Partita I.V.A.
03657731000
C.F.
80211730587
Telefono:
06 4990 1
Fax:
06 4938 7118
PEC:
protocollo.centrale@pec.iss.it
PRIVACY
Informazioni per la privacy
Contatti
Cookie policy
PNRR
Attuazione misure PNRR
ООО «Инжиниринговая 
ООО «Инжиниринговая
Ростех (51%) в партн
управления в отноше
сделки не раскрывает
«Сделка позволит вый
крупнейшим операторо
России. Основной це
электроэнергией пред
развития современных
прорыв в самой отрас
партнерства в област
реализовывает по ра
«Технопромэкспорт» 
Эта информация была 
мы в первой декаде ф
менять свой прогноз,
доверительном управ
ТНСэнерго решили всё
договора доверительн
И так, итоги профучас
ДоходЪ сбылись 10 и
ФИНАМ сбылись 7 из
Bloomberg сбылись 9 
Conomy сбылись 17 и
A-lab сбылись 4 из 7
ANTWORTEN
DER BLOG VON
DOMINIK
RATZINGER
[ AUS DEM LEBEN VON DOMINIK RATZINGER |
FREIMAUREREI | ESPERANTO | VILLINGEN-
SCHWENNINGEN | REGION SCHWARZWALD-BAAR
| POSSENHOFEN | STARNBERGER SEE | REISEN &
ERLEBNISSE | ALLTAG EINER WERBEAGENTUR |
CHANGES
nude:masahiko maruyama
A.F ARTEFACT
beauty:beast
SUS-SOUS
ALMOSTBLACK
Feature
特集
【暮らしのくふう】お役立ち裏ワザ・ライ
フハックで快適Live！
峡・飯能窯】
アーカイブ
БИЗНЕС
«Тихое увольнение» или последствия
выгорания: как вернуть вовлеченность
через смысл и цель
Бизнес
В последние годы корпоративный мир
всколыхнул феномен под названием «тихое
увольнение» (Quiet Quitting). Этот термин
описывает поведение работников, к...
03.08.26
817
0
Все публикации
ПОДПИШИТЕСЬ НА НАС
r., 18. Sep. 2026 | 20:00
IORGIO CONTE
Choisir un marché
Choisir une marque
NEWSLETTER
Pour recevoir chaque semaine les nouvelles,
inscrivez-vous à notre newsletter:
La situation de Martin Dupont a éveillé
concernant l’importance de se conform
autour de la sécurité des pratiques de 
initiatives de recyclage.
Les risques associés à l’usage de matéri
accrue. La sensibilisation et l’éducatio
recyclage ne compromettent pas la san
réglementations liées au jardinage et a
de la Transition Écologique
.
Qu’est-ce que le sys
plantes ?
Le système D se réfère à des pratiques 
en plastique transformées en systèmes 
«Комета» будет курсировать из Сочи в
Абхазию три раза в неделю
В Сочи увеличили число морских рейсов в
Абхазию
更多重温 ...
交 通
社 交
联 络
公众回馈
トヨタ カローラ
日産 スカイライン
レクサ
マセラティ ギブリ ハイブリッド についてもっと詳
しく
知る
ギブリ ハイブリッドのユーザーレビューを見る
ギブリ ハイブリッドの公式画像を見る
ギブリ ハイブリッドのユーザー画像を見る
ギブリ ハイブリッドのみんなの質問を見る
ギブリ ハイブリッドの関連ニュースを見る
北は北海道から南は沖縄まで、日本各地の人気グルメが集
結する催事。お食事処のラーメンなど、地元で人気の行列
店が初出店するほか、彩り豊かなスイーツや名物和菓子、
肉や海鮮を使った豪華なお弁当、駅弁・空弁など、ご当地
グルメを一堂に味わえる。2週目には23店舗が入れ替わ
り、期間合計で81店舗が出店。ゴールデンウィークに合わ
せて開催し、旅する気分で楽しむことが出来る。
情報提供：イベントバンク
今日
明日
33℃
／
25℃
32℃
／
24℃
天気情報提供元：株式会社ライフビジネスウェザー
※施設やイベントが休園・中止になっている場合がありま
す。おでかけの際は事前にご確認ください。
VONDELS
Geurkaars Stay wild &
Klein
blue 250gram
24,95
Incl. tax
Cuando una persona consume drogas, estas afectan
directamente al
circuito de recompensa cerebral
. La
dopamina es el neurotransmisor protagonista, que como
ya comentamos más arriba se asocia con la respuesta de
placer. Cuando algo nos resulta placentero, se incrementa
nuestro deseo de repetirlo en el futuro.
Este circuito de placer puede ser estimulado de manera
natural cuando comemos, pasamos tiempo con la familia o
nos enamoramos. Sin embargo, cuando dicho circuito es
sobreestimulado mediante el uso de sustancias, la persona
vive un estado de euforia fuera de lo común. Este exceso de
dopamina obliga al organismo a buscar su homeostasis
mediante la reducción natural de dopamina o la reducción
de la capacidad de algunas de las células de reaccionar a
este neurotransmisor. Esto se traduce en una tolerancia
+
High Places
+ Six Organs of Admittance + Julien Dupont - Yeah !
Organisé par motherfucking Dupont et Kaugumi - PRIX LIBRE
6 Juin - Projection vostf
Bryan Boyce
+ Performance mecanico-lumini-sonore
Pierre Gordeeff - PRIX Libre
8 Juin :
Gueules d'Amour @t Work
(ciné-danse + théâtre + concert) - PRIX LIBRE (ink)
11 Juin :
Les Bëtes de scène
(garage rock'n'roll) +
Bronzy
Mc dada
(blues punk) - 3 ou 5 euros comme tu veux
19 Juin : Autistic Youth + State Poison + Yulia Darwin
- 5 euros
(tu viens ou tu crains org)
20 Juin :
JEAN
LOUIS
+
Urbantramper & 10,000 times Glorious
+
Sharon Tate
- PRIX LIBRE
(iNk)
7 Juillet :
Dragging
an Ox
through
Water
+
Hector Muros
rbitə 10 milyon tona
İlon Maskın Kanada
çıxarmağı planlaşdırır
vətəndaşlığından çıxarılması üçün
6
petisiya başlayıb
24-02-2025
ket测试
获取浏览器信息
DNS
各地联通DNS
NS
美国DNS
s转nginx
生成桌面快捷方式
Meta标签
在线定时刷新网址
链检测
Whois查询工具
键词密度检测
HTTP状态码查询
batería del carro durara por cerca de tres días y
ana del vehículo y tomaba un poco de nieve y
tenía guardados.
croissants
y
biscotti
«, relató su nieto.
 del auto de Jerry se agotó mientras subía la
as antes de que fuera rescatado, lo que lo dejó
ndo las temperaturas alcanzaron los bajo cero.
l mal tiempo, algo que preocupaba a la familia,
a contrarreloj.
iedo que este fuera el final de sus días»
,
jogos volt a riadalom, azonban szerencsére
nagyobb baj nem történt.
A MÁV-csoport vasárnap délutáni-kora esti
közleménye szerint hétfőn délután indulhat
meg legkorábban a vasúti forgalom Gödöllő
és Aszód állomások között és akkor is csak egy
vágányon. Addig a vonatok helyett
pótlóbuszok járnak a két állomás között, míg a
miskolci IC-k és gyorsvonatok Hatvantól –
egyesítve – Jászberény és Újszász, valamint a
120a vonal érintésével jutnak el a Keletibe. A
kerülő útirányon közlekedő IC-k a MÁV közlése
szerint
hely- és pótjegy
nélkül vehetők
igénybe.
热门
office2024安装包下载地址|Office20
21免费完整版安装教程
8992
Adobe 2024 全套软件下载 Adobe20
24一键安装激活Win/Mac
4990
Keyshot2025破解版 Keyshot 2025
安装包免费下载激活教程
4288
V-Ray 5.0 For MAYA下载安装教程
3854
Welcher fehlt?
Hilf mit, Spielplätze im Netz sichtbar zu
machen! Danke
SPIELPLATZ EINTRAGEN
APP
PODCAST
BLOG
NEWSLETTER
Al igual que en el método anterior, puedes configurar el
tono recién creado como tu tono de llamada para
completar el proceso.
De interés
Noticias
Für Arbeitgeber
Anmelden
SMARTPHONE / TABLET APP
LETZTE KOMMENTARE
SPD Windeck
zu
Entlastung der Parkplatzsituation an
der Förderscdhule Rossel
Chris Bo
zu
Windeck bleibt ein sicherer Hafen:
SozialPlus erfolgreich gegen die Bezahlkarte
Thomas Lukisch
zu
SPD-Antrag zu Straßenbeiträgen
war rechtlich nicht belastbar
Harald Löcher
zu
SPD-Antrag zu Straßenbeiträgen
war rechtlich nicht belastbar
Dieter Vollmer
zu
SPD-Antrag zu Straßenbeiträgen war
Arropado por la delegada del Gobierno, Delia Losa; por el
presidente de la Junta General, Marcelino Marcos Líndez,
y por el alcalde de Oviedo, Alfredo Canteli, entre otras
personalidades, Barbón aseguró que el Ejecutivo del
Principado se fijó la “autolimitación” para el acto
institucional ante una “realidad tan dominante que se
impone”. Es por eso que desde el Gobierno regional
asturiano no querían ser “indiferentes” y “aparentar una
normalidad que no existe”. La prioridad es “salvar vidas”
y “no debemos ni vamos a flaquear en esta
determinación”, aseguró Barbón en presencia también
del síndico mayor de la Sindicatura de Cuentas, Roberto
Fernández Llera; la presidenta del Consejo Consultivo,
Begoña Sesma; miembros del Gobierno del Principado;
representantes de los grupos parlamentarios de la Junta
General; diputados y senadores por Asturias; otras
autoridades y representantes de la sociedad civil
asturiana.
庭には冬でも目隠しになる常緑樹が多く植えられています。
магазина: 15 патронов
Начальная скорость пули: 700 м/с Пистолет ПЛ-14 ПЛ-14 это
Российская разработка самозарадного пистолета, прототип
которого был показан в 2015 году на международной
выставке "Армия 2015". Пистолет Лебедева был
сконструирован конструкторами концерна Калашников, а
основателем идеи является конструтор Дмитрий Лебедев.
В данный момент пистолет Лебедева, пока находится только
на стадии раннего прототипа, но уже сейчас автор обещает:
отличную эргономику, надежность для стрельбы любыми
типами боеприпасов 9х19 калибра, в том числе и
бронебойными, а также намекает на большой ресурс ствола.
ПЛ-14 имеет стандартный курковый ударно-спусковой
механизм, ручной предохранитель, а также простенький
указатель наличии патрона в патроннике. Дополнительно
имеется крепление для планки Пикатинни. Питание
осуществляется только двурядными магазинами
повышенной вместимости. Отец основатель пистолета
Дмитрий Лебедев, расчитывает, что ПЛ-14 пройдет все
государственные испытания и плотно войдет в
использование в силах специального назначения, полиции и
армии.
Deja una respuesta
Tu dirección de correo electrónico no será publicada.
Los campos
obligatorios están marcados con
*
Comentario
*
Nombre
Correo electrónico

Task: Here the output must be the lines above from the line with "り、期間合計で81店舗が出店。ゴールデンウィークに合わ" to the line with "jogos volt a riadalom, azonban szerencsére", both included, duplicated word for word and nothing else.

Task output:
り、期間合計で81店舗が出店。ゴールデンウィークに合わ
せて開催し、旅する気分で楽しむことが出来る。
情報提供：イベントバンク
今日
明日
33℃
／
25℃
32℃
／
24℃
天気情報提供元：株式会社ライフビジネスウェザー
※施設やイベントが休園・中止になっている場合がありま
す。おでかけの際は事前にご確認ください。
VONDELS
Geurkaars Stay wild &
Klein
blue 250gram
24,95
Incl. tax
Cuando una persona consume drogas, estas afectan
directamente al
circuito de recompensa cerebral
. La
dopamina es el neurotransmisor protagonista, que como
ya comentamos más arriba se asocia con la respuesta de
placer. Cuando algo nos resulta placentero, se incrementa
nuestro deseo de repetirlo en el futuro.
Este circuito de placer puede ser estimulado de manera
natural cuando comemos, pasamos tiempo con la familia o
nos enamoramos. Sin embargo, cuando dicho circuito es
sobreestimulado mediante el uso de sustancias, la persona
vive un estado de euforia fuera de lo común. Este exceso de
dopamina obliga al organismo a buscar su homeostasis
mediante la reducción natural de dopamina o la reducción
de la capacidad de algunas de las células de reaccionar a
este neurotransmisor. Esto se traduce en una tolerancia
+
High Places
+ Six Organs of Admittance + Julien Dupont - Yeah !
Organisé par motherfucking Dupont et Kaugumi - PRIX LIBRE
6 Juin - Projection vostf
Bryan Boyce
+ Performance mecanico-lumini-sonore
Pierre Gordeeff - PRIX Libre
8 Juin :
Gueules d'Amour @t Work
(ciné-danse + théâtre + concert) - PRIX LIBRE (ink)
11 Juin :
Les Bëtes de scène
(garage rock'n'roll) +
Bronzy
Mc dada
(blues punk) - 3 ou 5 euros comme tu veux
19 Juin : Autistic Youth + State Poison + Yulia Darwin
- 5 euros
(tu viens ou tu crains org)
20 Juin :
JEAN
LOUIS
+
Urbantramper & 10,000 times Glorious
+
Sharon Tate
- PRIX LIBRE
(iNk)
7 Juillet :
Dragging
an Ox
through
Water
+
Hector Muros
rbitə 10 milyon tona
İlon Maskın Kanada
çıxarmağı planlaşdırır
vətəndaşlığından çıxarılması üçün
6
petisiya başlayıb
24-02-2025
ket测试
获取浏览器信息
DNS
各地联通DNS
NS
美国DNS
s转nginx
生成桌面快捷方式
Meta标签
在线定时刷新网址
链检测
Whois查询工具
键词密度检测
HTTP状态码查询
batería del carro durara por cerca de tres días y
ana del vehículo y tomaba un poco de nieve y
tenía guardados.
croissants
y
biscotti
«, relató su nieto.
 del auto de Jerry se agotó mientras subía la
as antes de que fuera rescatado, lo que lo dejó
ndo las temperaturas alcanzaron los bajo cero.
l mal tiempo, algo que preocupaba a la familia,
a contrarreloj.
iedo que este fuera el final de sus días»
,
jogos volt a riadalom, azonban szerencsére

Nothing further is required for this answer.